» About this exercise: Match on the string "Замена" in the entries below and return every matching line.

» Task inputs:
*****

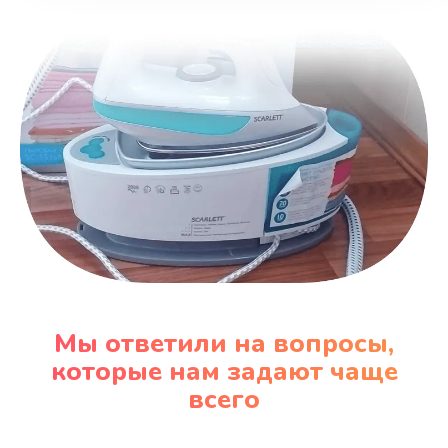
Заказать
Замена вентилятора
970 руб.
Заказать
Замена таймера
1170 руб.
Заказать
Замена реле
Мы ответили на вопросы,
1210 руб.
которые нам задают чаще
Заказать
всего
Замена нагревателя испарителя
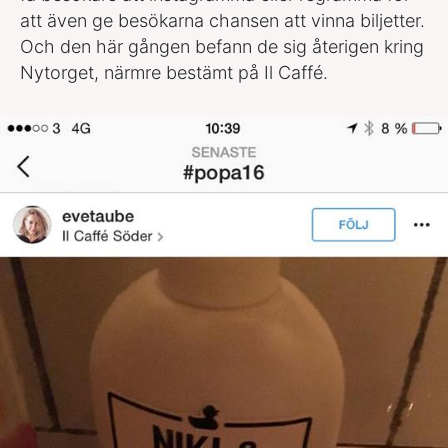
att även ge besökarna chansen att vinna biljetter.
Och den här gången befann de sig återigen kring
Nytorget, närmre bestämt på Il Caffé.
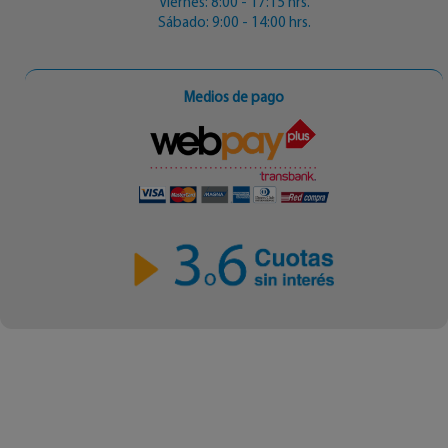
Viernes: 8:00 - 17:15 hrs.
Sábado: 9:00 - 14:00 hrs.
Medios de pago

*****

» Solution for this problem:
Замена вентилятора
Замена таймера
Замена реле
Замена нагревателя испарителя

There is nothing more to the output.